“East wing. The subjects in the east wing—secure them for transport. Priority extraction. The children first.”
Children. East wing. They’re going to move the kids.
I look at the facility. The main building is consumed with fighting, Willow’s team inside, the sounds of combat echoing through the walls. Wolves clashing with guards. Flames fanning the structures. A Syndicate operative shifts to dragon form and takes to the sky, intent on engaging with Jericho. It’s a fight that lasts barely seconds. Jericho’s beast is clearly combat-ready; the other dragon is no match for the huge, steel-colored male.
The east wing is a separate structure, connected by a covered walkway. Nobody’s hit it yet. The assault was designed to target the main building where the majority of captives are held.
The children are in a different building. And someone inside is preparing to move them.
I key the radio. “Rook. East wing.
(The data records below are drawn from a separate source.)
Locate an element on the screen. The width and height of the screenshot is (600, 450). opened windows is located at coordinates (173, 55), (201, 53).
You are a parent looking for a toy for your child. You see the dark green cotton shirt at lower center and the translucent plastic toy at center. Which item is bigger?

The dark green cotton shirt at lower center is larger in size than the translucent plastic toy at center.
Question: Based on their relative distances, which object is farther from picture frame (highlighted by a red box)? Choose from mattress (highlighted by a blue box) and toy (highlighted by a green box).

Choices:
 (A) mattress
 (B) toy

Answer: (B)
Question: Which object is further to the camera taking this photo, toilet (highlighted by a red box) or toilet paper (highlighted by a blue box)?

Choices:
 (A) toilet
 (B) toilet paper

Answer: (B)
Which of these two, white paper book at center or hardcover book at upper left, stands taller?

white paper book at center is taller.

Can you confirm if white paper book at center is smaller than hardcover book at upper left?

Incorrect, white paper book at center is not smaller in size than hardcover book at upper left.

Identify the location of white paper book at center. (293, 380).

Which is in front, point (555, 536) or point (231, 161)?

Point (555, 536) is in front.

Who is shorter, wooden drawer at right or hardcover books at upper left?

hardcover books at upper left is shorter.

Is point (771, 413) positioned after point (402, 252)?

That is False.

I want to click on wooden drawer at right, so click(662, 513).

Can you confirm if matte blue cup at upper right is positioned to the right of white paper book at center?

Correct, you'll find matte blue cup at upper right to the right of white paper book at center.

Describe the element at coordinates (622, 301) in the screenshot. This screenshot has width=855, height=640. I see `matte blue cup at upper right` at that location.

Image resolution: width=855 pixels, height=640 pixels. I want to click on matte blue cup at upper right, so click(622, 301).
They’re moving children. Priority transport.”
Static. Then: “Copy. We’ll redirect—”
“There’s no time. The main assault is engaged. By the time someone pulls off the east fence, those kids are gone.”
More static. Rook’s silence is the silence of a man running calculations that don’t produce a good answer.
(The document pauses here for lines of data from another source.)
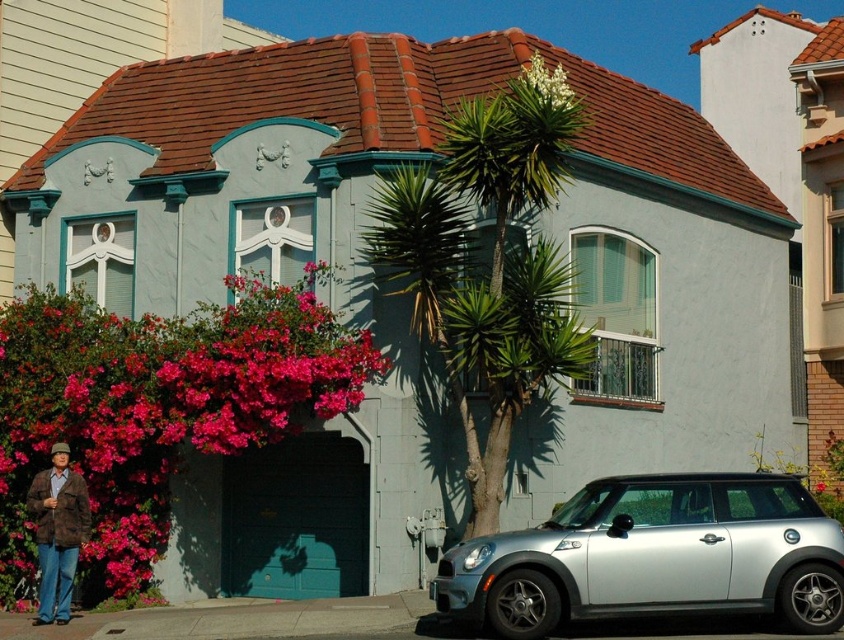 Between pink matte flowers at lower left and brown textured jacket at lower left, which one is positioned higher?

brown textured jacket at lower left

Is pink matte flowers at lower left to the left of brown textured jacket at lower left from the viewer's perspective?

Incorrect, pink matte flowers at lower left is not on the left side of brown textured jacket at lower left.

Locate an element on the screen. The height and width of the screenshot is (640, 844). pink matte flowers at lower left is located at coordinates (157, 404).

From the picture: Can you confirm if pink matte flowers at lower left is smaller than white textured plant at upper center?

Yes, pink matte flowers at lower left is smaller than white textured plant at upper center.

This screenshot has height=640, width=844. Describe the element at coordinates (157, 404) in the screenshot. I see `pink matte flowers at lower left` at that location.

Locate an element on the screen. This screenshot has height=640, width=844. pink matte flowers at lower left is located at coordinates (157, 404).

Is point (326, 365) in front of point (552, 604)?

No, (326, 365) is further to viewer.

How far apart are pink matte flowers at lower left and silver metallic car at lower right?

pink matte flowers at lower left is 31.29 feet from silver metallic car at lower right.

Locate an element on the screen. The height and width of the screenshot is (640, 844). pink matte flowers at lower left is located at coordinates (157, 404). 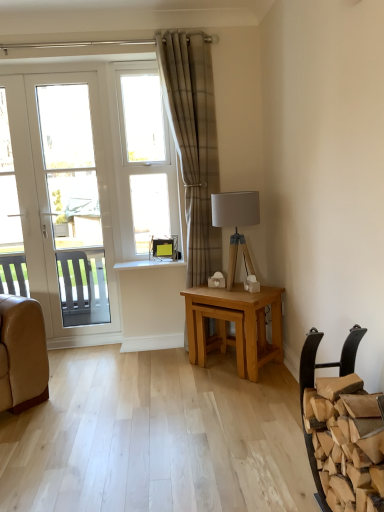 This screenshot has width=384, height=512. What are the coordinates of `free space to the left of plaid fabric curtain at center` in the screenshot? It's located at (169, 354).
I’m already out of the creek bed.
The shift comes without asking. Not a full transformation, something between. My spine elongates, my shoulders widen, my hands thicken with the wolf’s mass while my legs stay human enough to run upright. Fur ripples across my skin, dark and coarse. My vision sharpens, the dark dissolving into shades of gray and silver, every detail of the compound burning clearly. My hearing extends: the crackle of fire, the shouts, the children crying inside the east wing.
I cover the open ground in seconds. Faster than any human could, slower than full wolf form, but with hands that can open doors and carry what I find inside. The east wing’s side entrance is a heavy steel thing with a keypad. I don’t have the code.
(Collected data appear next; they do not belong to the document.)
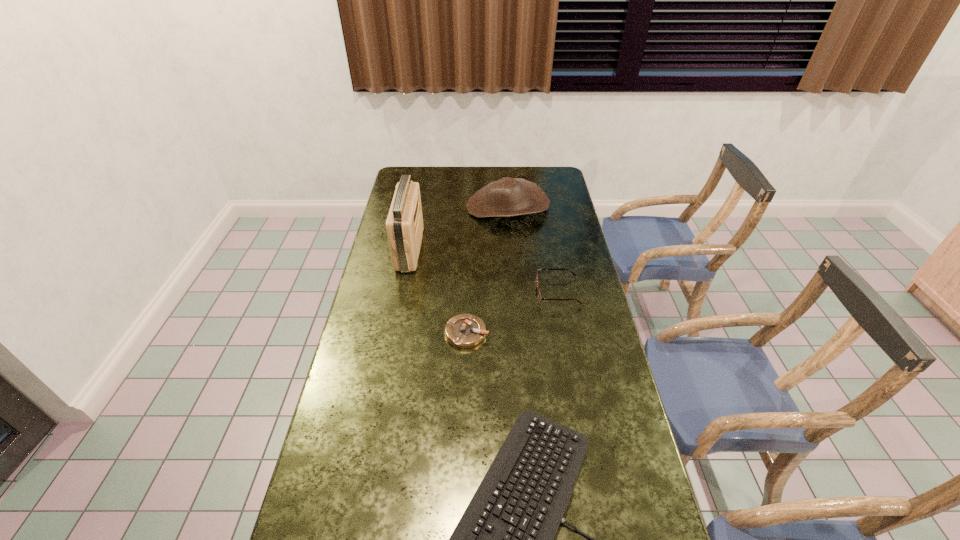 At what (x,y) coordinates should I click in order to perform the action: click on radio receiver. Please return your answer as a coordinate pair (x, y). Image resolution: width=960 pixels, height=540 pixels. Looking at the image, I should click on (404, 224).

Locate an element on the screen. The width and height of the screenshot is (960, 540). the leftmost object is located at coordinates (404, 224).

This screenshot has width=960, height=540. What are the coordinates of `the fourth shortest object` in the screenshot? It's located at (507, 197).

Where is `the third farthest object`? This screenshot has width=960, height=540. the third farthest object is located at coordinates (539, 296).

At what (x,y) coordinates should I click in order to perform the action: click on the third tallest object. Please return your answer as a coordinate pair (x, y). Looking at the image, I should click on (539, 296).

You are a GUI agent. You are given a task and a screenshot of the screen. Output one action in this format:
    pyautogui.click(x=<x>, y=<y>)
    Task: Click on the second nearest object
    
    Given the screenshot: What is the action you would take?
    tap(464, 330)

The image size is (960, 540). What are the coordinates of `ashtray` in the screenshot? It's located at (464, 330).

Identify the location of vacant point located on the front-facing side of the leftmost object. (444, 249).

The height and width of the screenshot is (540, 960). What are the coordinates of `vacant point located 0.300m on the front of the cowboy hat` in the screenshot? It's located at (514, 275).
I hit it, wolf strength concentrated in one shoulder. The frame buckles. I hit it again. The lock gives. The door crashes inward.
A corridor. Fluorescent lights. The smell hits my enhanced senses, and it’s worse than anything I’ve imagined. Antiseptic and fear, and a stench that I recognize from veterinary clinics. Chemical. Medical. Body fluids. The smell of procedures being done to living things.
I move down the corridor. The partial shift holds: fur on my arms, claws instead of fingernails, my jaw aching where the teeth have lengthened. Doors on both sides. Most closed. One open: a room with a medical table, restraint straps hanging loose, the leather stained and cracked from use. Equipment beside the table: monitors, IV stands, a tray of instruments laid out on a steel surface with the orderly arrangement of tools that get used regularly. A drain in the floor. The drain is what stops me. It’s stained dark. Whatever runs off that table runs into that drain, and whoever installed it knew it would be needed often.
The room is empty… But the straps are still warm. Ahead, deeper in the corridor, I hear them. Boots on concrete. A voice giving clipped instructions. And underneath it, the sound that locks my wolf onto the scent: a child whimpering.
I force myself forward. Past two more closed doors. Through a section where the fluorescent tube has blown, and the corridor goes dark. My wolf reads it in night vision, the details sharper in the absence of artificial light. Scuff marks on the floor. Small ones. The height and stride of a child being walked somewhere she didn’t want to go.
The voices are close now. Right around the corner.
I round the corner. A holding area: a large room with a barred gate, and behind the gate, wolves. Small ones. A teenager pressed against the wall with two younger children behind her. A toddler on the floor, crying, reaching for someone who isn’t there. And two men—guards, human—unlocking the gate, reaching for the children.
“Step away from them.”
The guards turn. See me, half-shifted, clawed, teeth bared, eyes burning in the fluorescent light. Whatever they expected tonight, it wasn’t this.
One reaches for a weapon. Too slow. I’m across the room before his fingers close on the grip, and the wolf’s strength does what ten years of enforcer training refined: a single strike that lifts him off his feet and puts him into the wall. He crumples. Goes still.
The second guard backs against the gate. His hands go up. He’s staring at my fists—the claws, the fur, the fingers that are no longer entirely human.
“On the ground. Face down.”
He goes. I zip-tie his wrists with a strip from my pocket—old habit, always carry restraints—and step past him to the gate.
The teenager stares at me through the bars. Seventeen, maybe. Dark hair, hollow cheeks, the eyes of someone who’s been here too long. She’s positioned between the younger children and me: a shield, a wall, the last defense a teenager can offer. She’s not moving.
“I’m not with them,” I rasp; the partial shift distorts my voice, makes it deeper, more animal. I pull back. Let the shift recede enough that my face looks human, my voice sounds like a man’s. “I’m with the team hitting the main building. We’re here for you.”
She doesn’t believe me. Why would she? A girl her age, in a place like this, has learned that no one comes to help.
“My name is Conner. I’m going to open this gate and take you out of here. All of you.”
I look at the guard on the floor. “Code.”